- **What you have to do**: Please retype all of the entries that follow, leaving the images out.

- **Information given**:

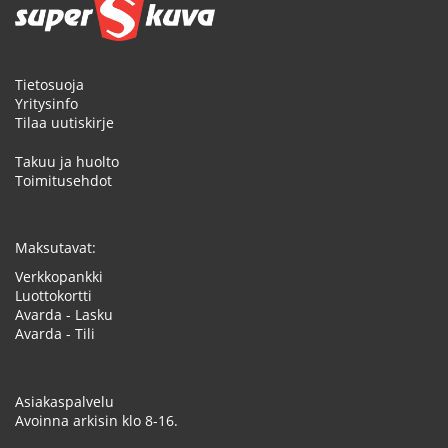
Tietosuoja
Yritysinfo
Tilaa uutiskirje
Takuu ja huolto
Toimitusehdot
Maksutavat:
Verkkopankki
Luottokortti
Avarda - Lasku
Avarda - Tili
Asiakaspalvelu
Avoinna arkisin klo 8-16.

- **Exercise response**:
Tietosuoja
Yritysinfo
Tilaa uutiskirje
Takuu ja huolto
Toimitusehdot
Maksutavat:
Verkkopankki
Luottokortti
Avarda - Lasku
Avarda - Tili
Asiakaspalvelu
Avoinna arkisin klo 8-16.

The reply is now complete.